+++ AVAILABLE RECORDS +++

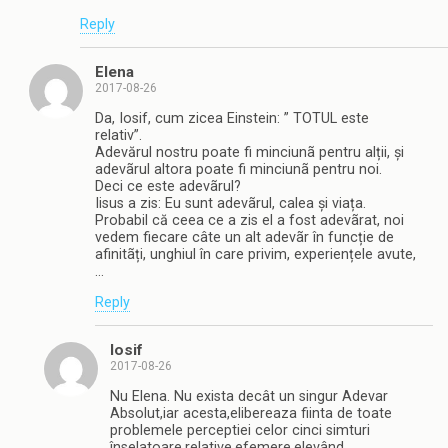
Reply
Elena
2017-08-26
Da, Iosif, cum zicea Einstein: ” TOTUL este
relativ”.
Adevărul nostru poate fi minciunã pentru alții, și
adevãrul altora poate fi minciunã pentru noi.
Deci ce este adevãrul?
Iisus a zis: Eu sunt adevãrul, calea și viața.
Probabil că ceea ce a zis el a fost adevãrat, noi
vedem fiecare câte un alt adevãr în funcție de
afinitãți, unghiul în care privim, experiențele avute,
…
Reply
Iosif
2017-08-26
Nu Elena. Nu exista decât un singur Adevar
Absolut,iar acesta,elibereaza fiinta de toate
problemele perceptiei celor cinci simturi
înselatoare,relative,efemere,elevând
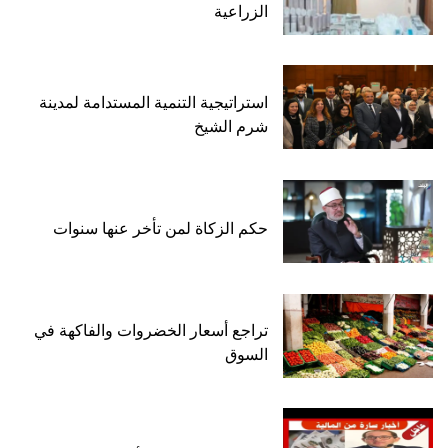
الزراعية
استراتيجية التنمية المستدامة لمدينة
شرم الشيخ
حكم الزكاة لمن تأخر عنها سنوات
تراجع أسعار الخضروات والفاكهة في
السوق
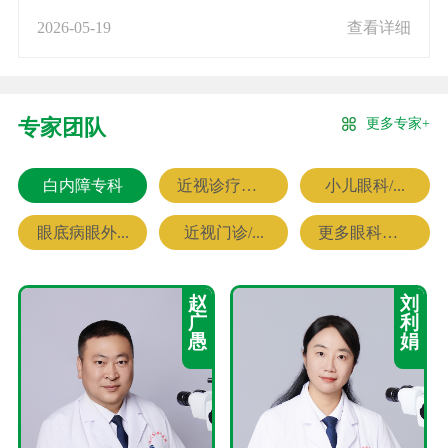
2026-05-19
查看详细
更多专家+
专家团队
白内障专科
近视诊疗专科
小儿眼科/...
眼底病眼外...
近视门诊/...
更多眼科专家
赵
刘
广
利
愚
娟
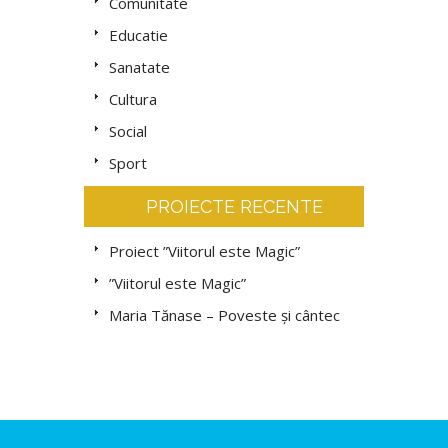
Comunitate
Educatie
Sanatate
Cultura
Social
Sport
PROIECTE RECENTE
Proiect ”Viitorul este Magic”
”Viitorul este Magic”
Maria Tănase – Poveste și cântec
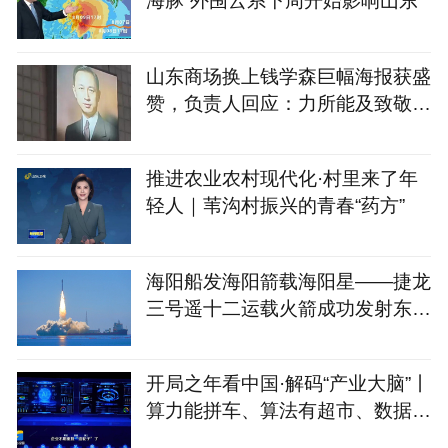
海豚”外围云系下周开始影响山东
山东商场换上钱学森巨幅海报获盛
赞，负责人回应：力所能及致敬国
家脊梁
推进农业农村现代化·村里来了年
轻人｜苇沟村振兴的青春“药方”
海阳船发海阳箭载海阳星——捷龙
三号遥十二运载火箭成功发射东方
慧眼星座高光谱01、02
开局之年看中国·解码“产业大脑”丨
算力能拼车、算法有超市、数据不
出域！青岛市崂山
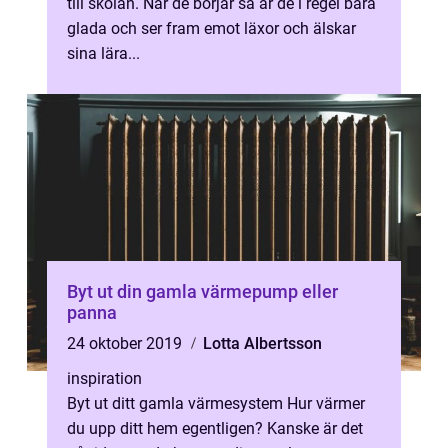
till skolan. När de börjar så är de i regel bara
glada och ser fram emot läxor och älskar
sina lära...
Byt ut din gamla värmepump eller
panna
24 oktober 2019
Lotta Albertsson
inspiration
Byt ut ditt gamla värmesystem Hur värmer
du upp ditt hem egentligen? Kanske är det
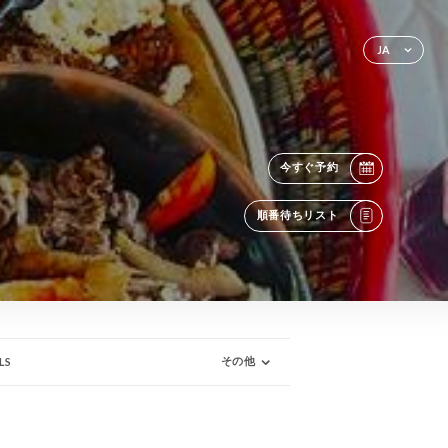
JA
今すぐ予約
順番待ちリスト
その他
LS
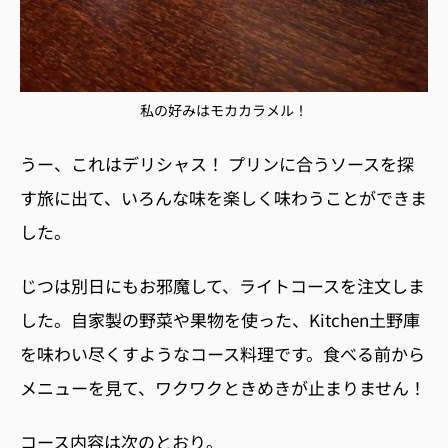
私の好みはモカカラメル！
うー、これはデリシャス！ プリンに合うソースを探
す旅に出て、いろんな味を楽しく味わうことができま
した。
じつは別日にもお邪魔して、ライトコースを注文しま
した。自家製の野菜や果物を使った、
Kitchen
土野庫
を味わい尽くすようなコース料理です。食べる前から
メニューを見て、ワクワクときめきが止まりません！
コース内容は次のとおり。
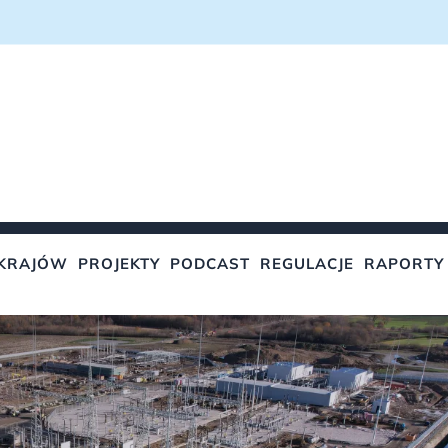
KRAJÓW
PROJEKTY
PODCAST
REGULACJE
RAPORTY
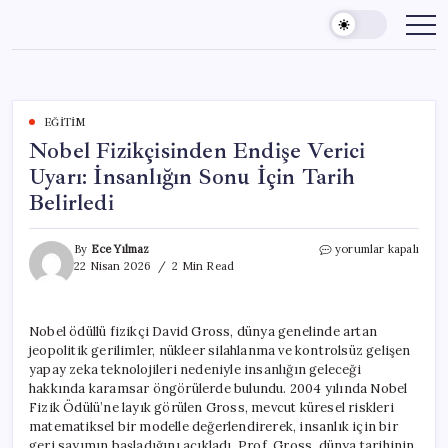
Skip
to
content
EĞITIM
Nobel Fizikçisinden Endişe Verici
Uyarı: İnsanlığın Sonu İçin Tarih
Belirledi
Nobel
By
Ece Yılmaz
yorumlar kapalı
Fizikçisinden
22 Nisan 2026
2 Min Read
Endişe
Verici
Uyarı:
Nobel ödüllü fizikçi David Gross, dünya genelinde artan
İnsanlığın
jeopolitik gerilimler, nükleer silahlanma ve kontrolsüz gelişen
Sonu
İçin
yapay zeka teknolojileri nedeniyle insanlığın geleceği
Tarih
hakkında karamsar öngörülerde bulundu. 2004 yılında Nobel
Belirledi
Fizik Ödülü’ne layık görülen Gross, mevcut küresel riskleri
için
matematiksel bir modelle değerlendirerek, insanlık için bir
geri sayımın başladığını açıkladı. Prof. Gross, dünya tarihinin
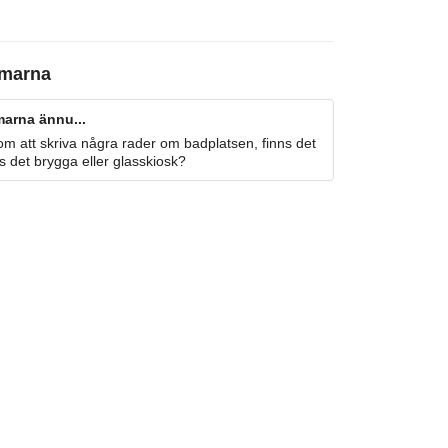
marna
arna ännu...
m att skriva några rader om badplatsen, finns det
s det brygga eller glasskiosk?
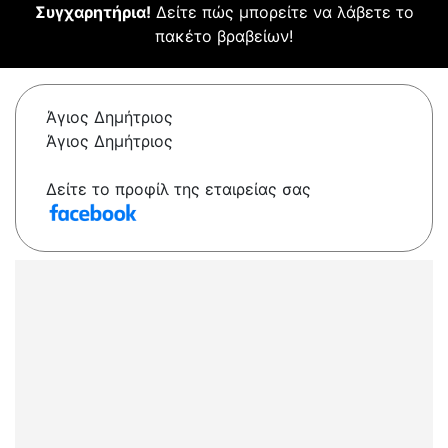
Συγχαρητήρια!
Δείτε πώς μπορείτε να λάβετε το
πακέτο βραβείων!
Άγιος Δημήτριος
Άγιος Δημήτριος
Δείτε το προφίλ της εταιρείας σας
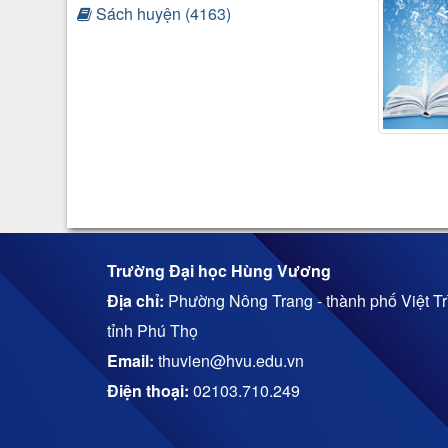
Sách huyện (4163)
Trường Đại học Hùng Vương
Địa chỉ:
Phường Nông Trang - thành phố Việt Trì
tỉnh Phú Thọ
Email:
thuvien@hvu.edu.vn
Điện thoại:
02103.710.249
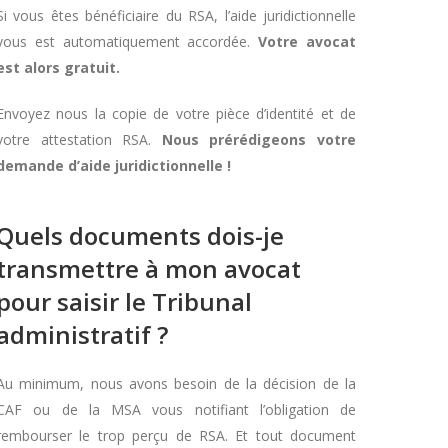
Si vous êtes bénéficiaire du RSA, l’aide juridictionnelle
vous est automatiquement accordée.
Votre avocat
est alors gratuit.
Envoyez nous la copie de votre pièce d’identité et de
votre attestation RSA.
Nous prérédigeons votre
demande d’aide juridictionnelle !
Quels documents dois-je
transmettre à mon avocat
pour saisir le Tribunal
administratif ?
Au minimum, nous avons besoin de la décision de la
CAF ou de la MSA vous notifiant l’obligation de
rembourser le trop perçu de RSA. Et tout document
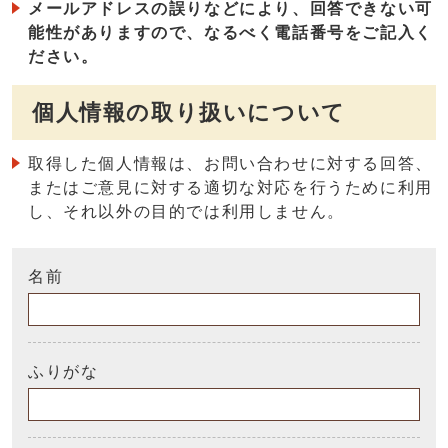
メールアドレスの誤りなどにより、回答できない可
能性がありますので、なるべく電話番号をご記入く
ださい。
個人情報の取り扱いについて
取得した個人情報は、お問い合わせに対する回答、
またはご意見に対する適切な対応を行うために利用
し、それ以外の目的では利用しません。
名前
ふりがな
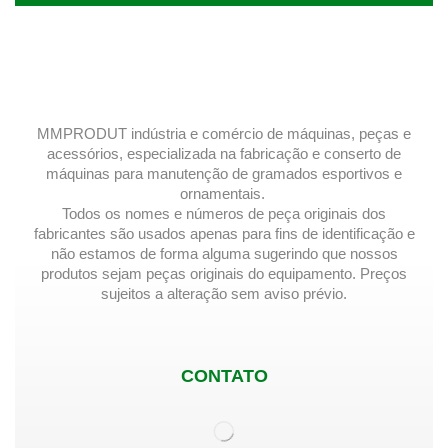
MMPRODUT indústria e comércio de máquinas, peças e
acessórios, especializada na fabricação e conserto de
máquinas para manutenção de gramados esportivos e
ornamentais.
Todos os nomes e números de peça originais dos
fabricantes são usados ​​apenas para fins de identificação e
não estamos de forma alguma sugerindo que nossos
produtos sejam peças originais do equipamento. Preços
sujeitos a alteração sem aviso prévio.
CONTATO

+++

**WORK REQUEST:** From the line containing "Δείτε το προφίλ της εταιρείας σας" through the line containing "Si vous êtes", copy every line above exactly, without pictures.

**RESPONSE BELOW:**
Δείτε το προφίλ της εταιρείας σας
Sách huyện (4163)
Trường Đại học Hùng Vương
Địa chỉ:
Phường Nông Trang - thành phố Việt Trì
tỉnh Phú Thọ
Email:
thuvien@hvu.edu.vn
Điện thoại:
02103.710.249
Si vous êtes bénéficiaire du RSA, l’aide juridictionnelle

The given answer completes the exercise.